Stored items

=== Section Start ===

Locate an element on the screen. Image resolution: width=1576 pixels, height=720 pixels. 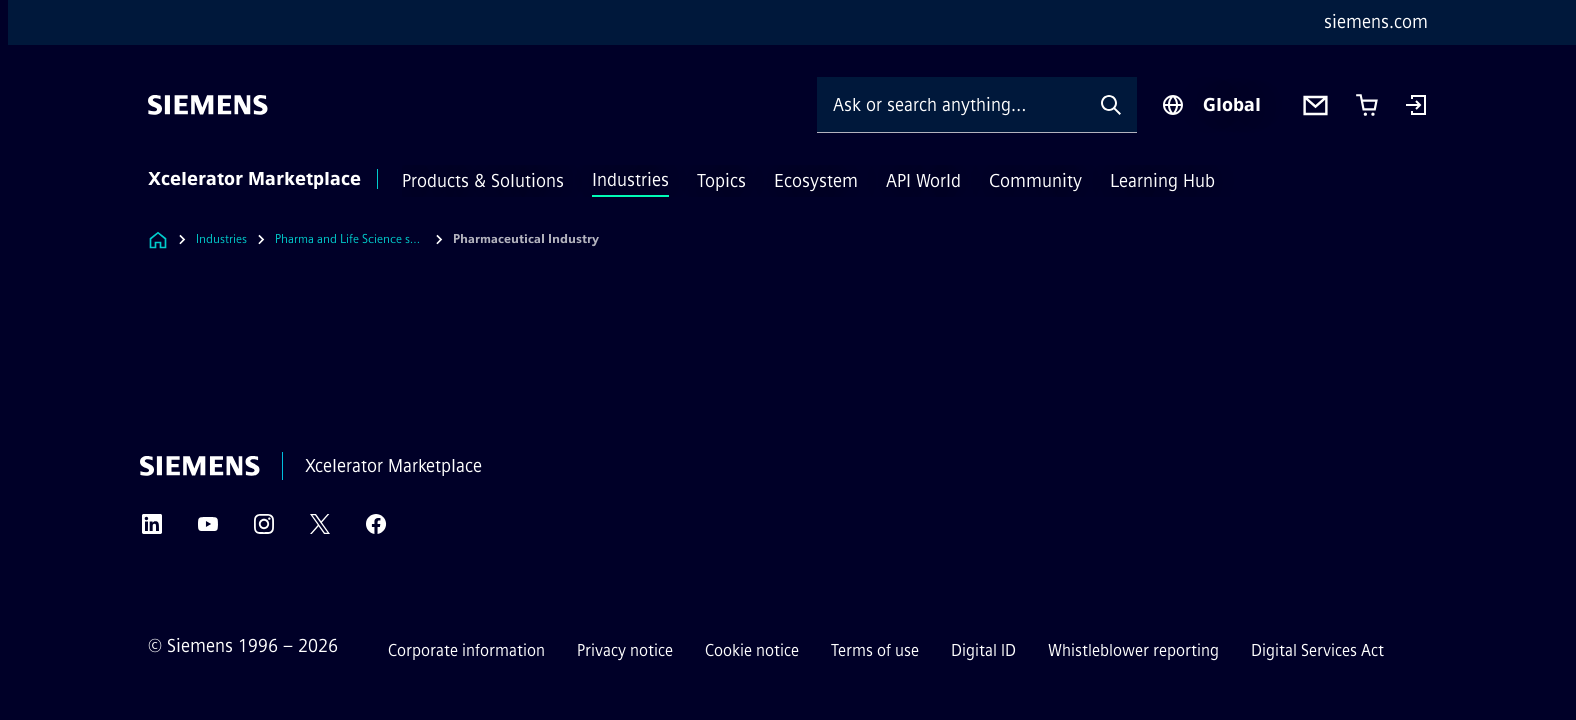
[Twitter] is located at coordinates (320, 530).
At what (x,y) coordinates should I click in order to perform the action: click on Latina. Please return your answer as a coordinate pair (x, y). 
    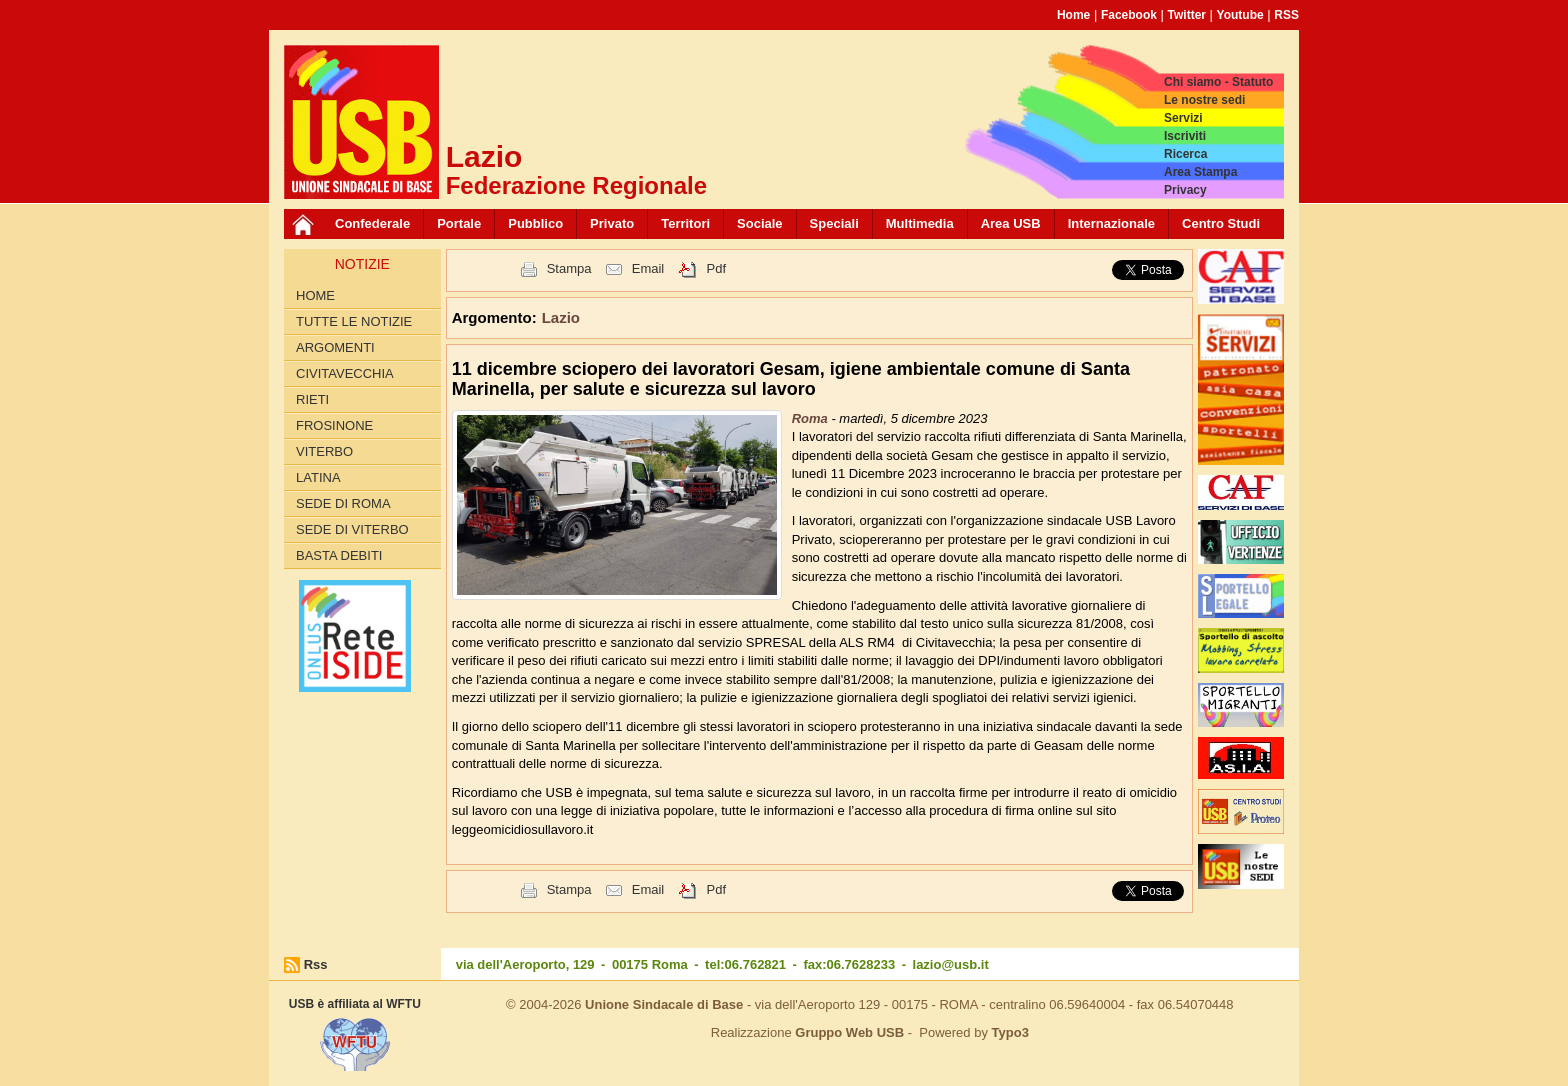
    Looking at the image, I should click on (318, 477).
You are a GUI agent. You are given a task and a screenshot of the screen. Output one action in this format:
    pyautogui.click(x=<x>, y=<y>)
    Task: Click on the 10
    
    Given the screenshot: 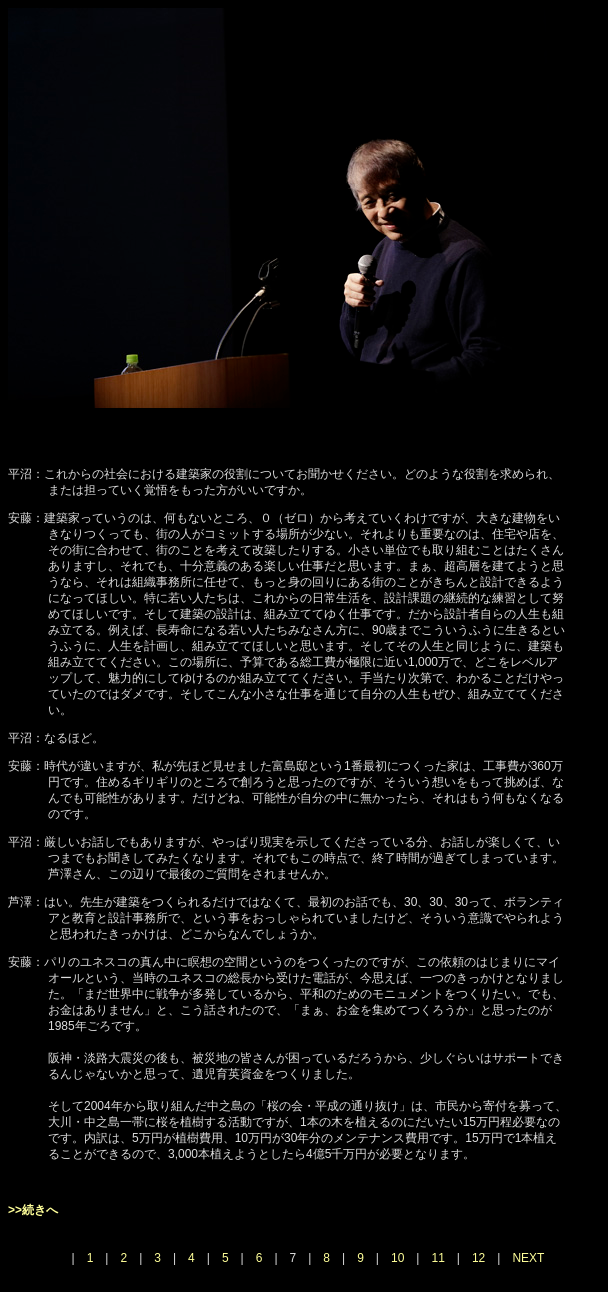 What is the action you would take?
    pyautogui.click(x=397, y=1258)
    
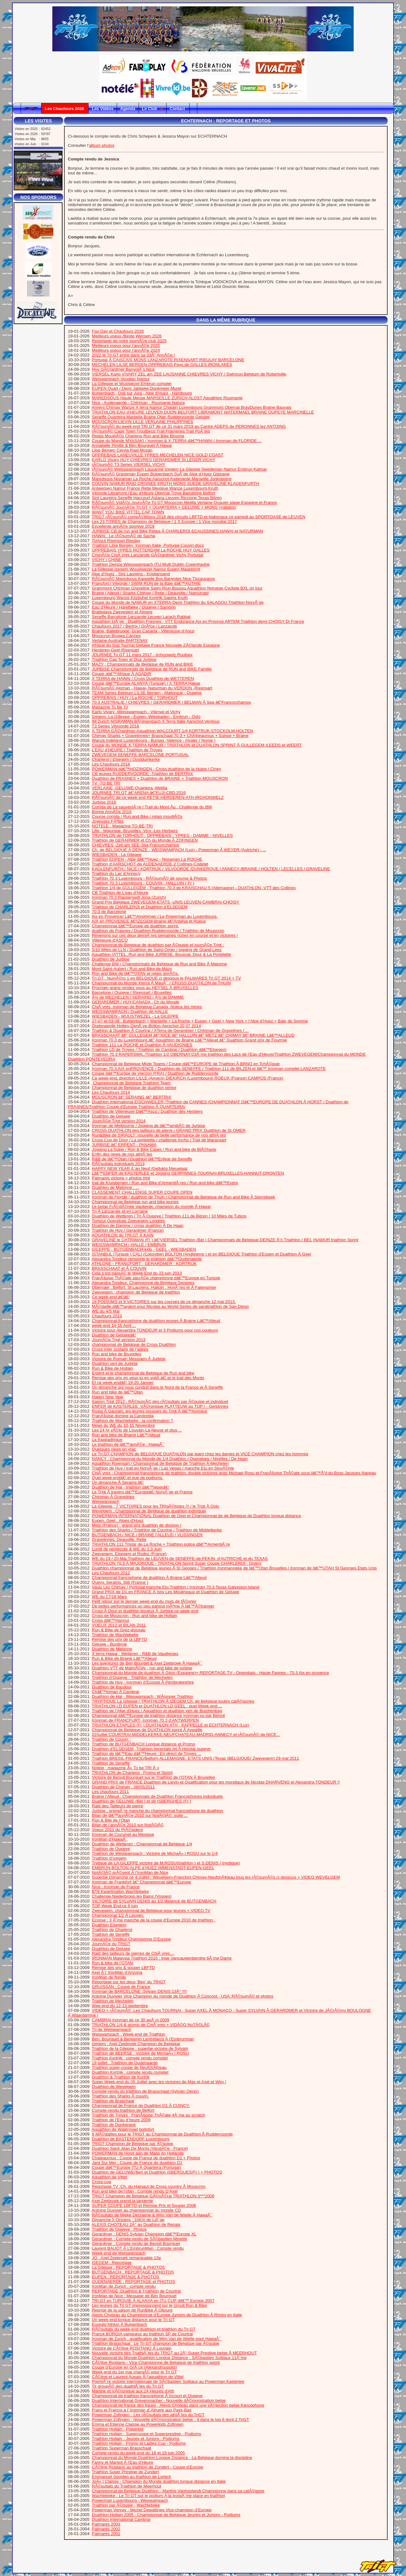 The width and height of the screenshot is (406, 2576). I want to click on Duathlon de Geluwe, so click(111, 1116).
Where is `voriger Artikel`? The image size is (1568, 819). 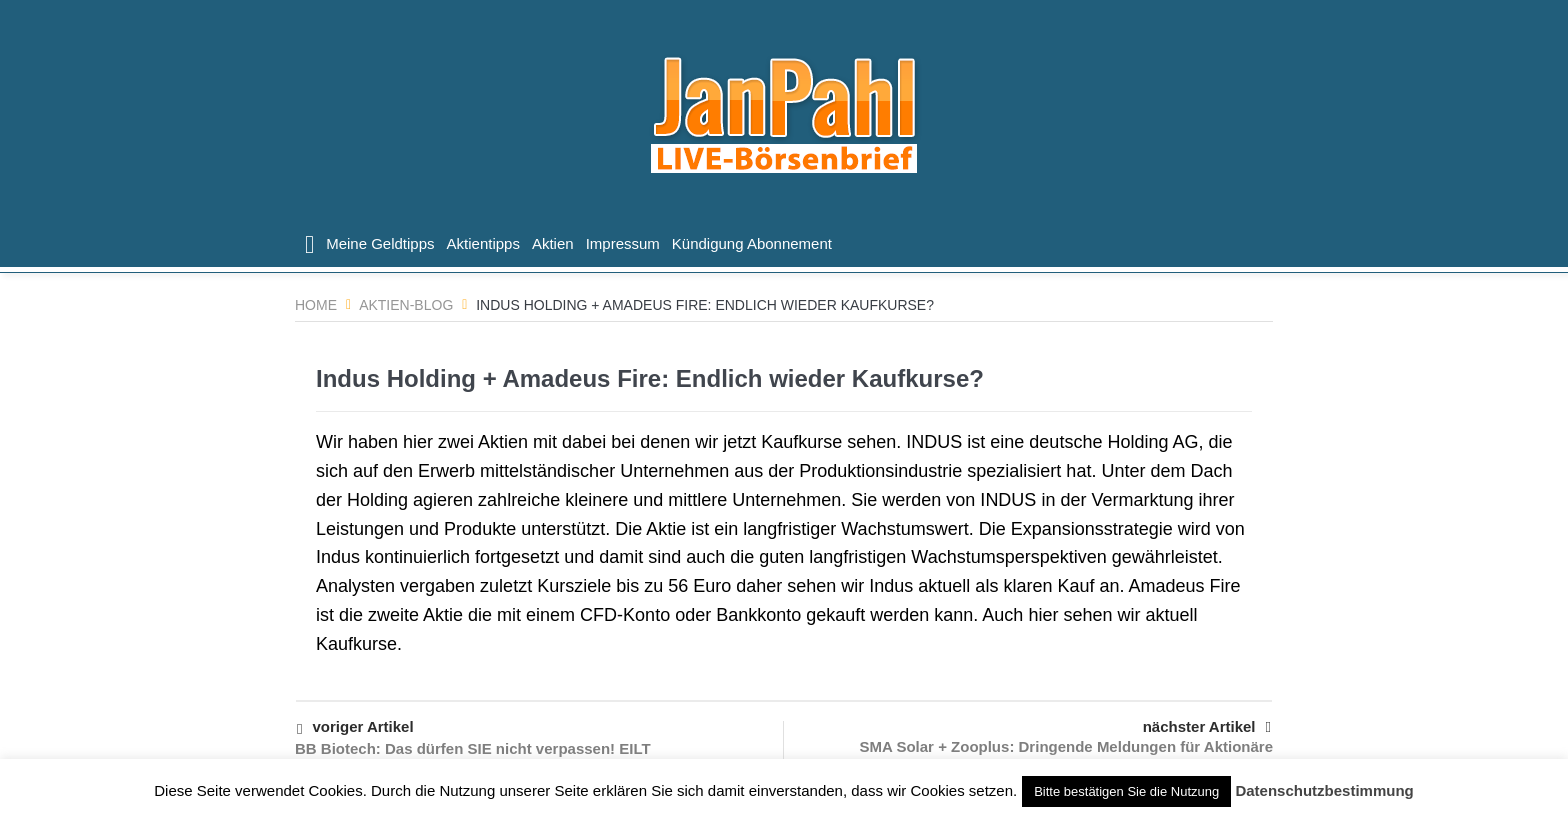
voriger Artikel is located at coordinates (355, 729).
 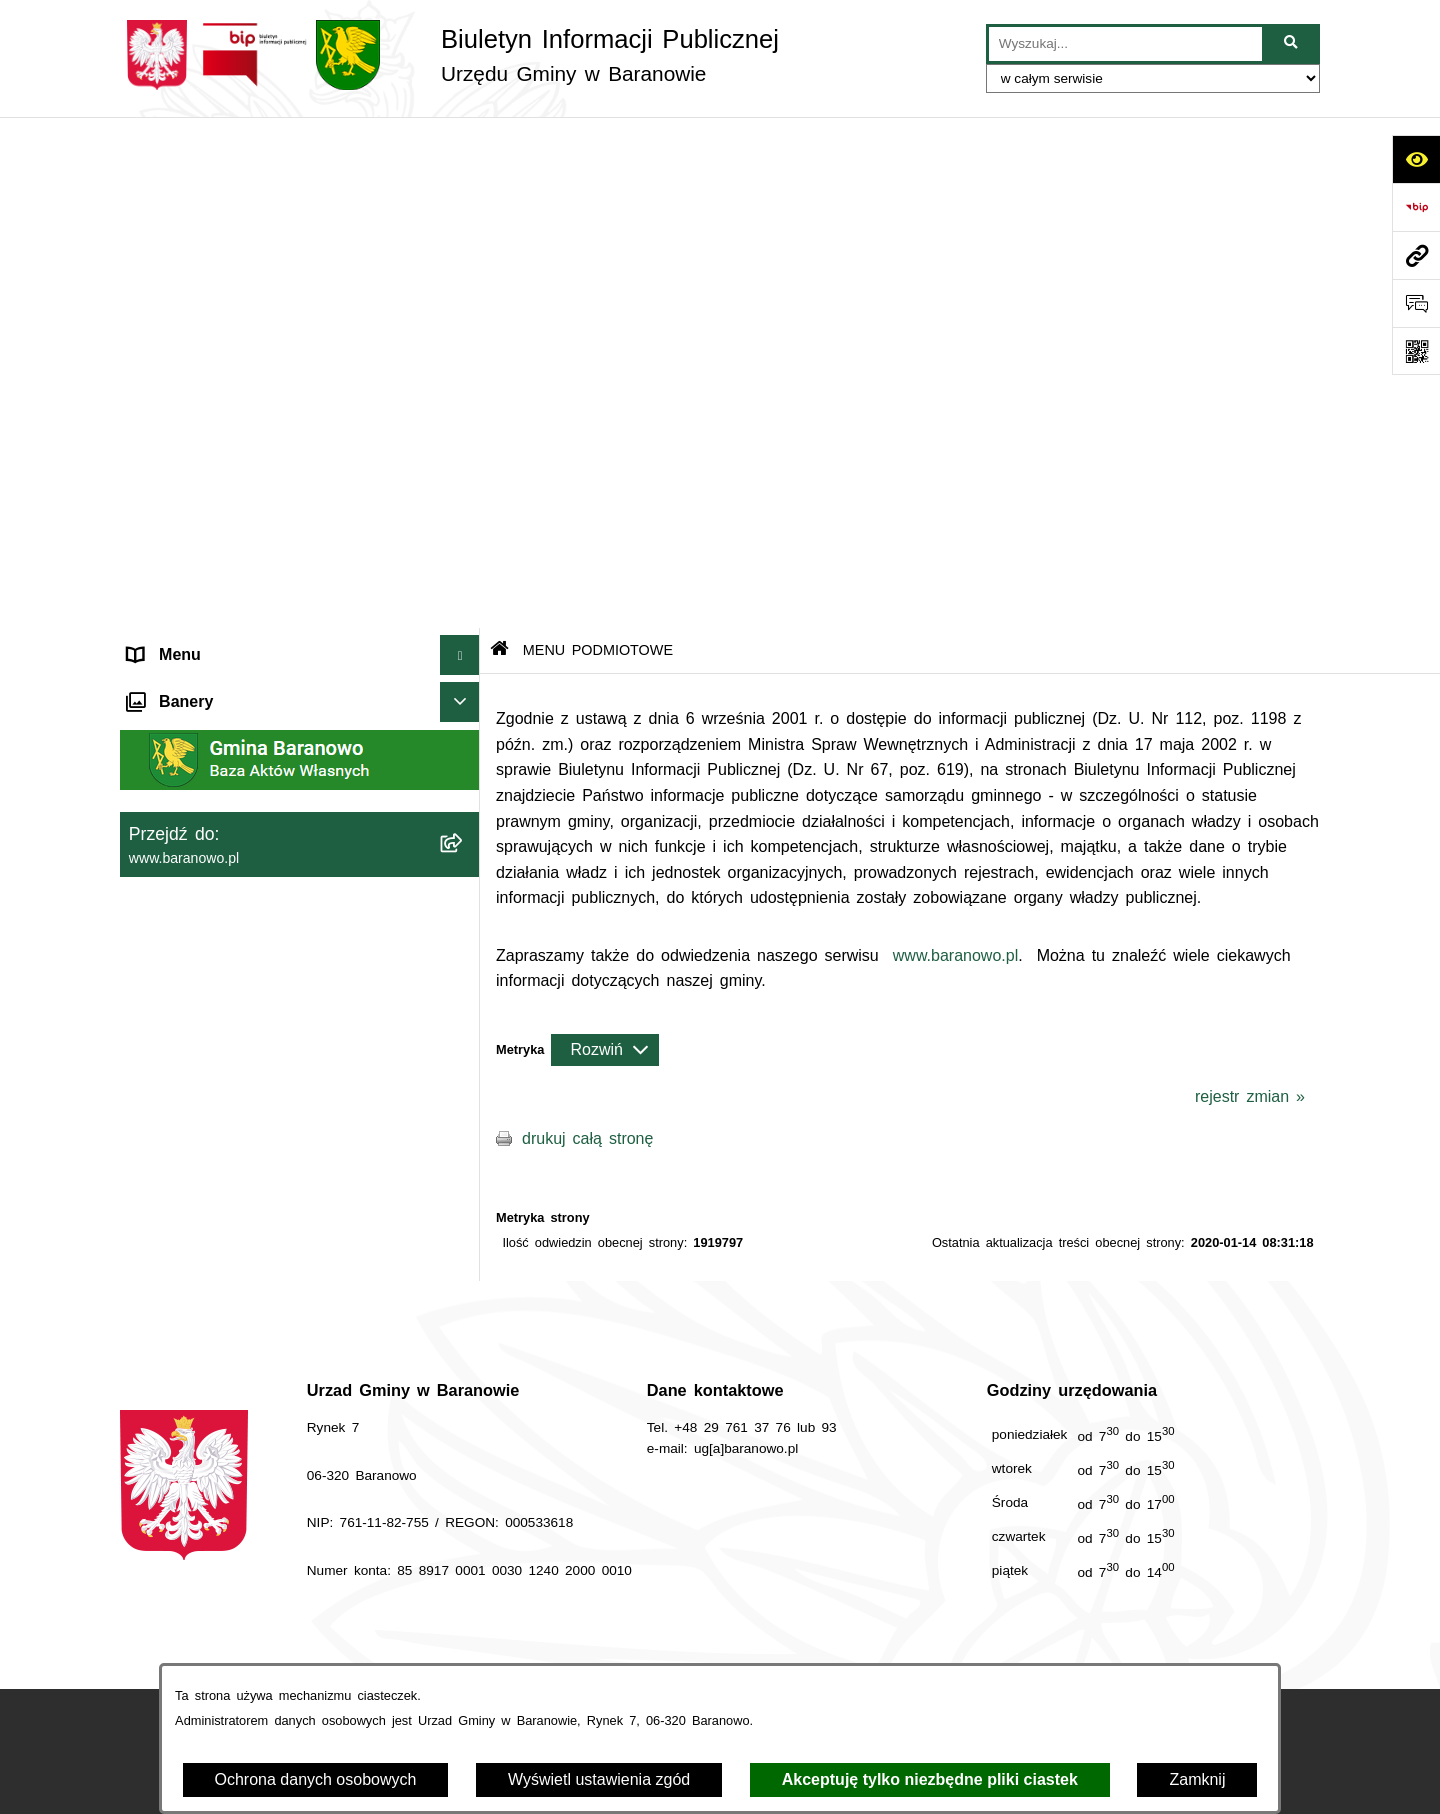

=== Section End ===

What the task asks:
Each line from the start of the entries to the line holding "Task: Click on the 10" is to be given again exactly, both ends included, and each picture is to be left out.

Response to the task:
Locate an element on the screen. Image resolution: width=1576 pixels, height=720 pixels. 
[Twitter] is located at coordinates (320, 530).
At what (x,y) coordinates should I click in order to perform the action: click on Latina. Please return your answer as a coordinate pair (x, y). 
    Looking at the image, I should click on (318, 477).
You are a GUI agent. You are given a task and a screenshot of the screen. Output one action in this format:
    pyautogui.click(x=<x>, y=<y>)
    Task: Click on the 10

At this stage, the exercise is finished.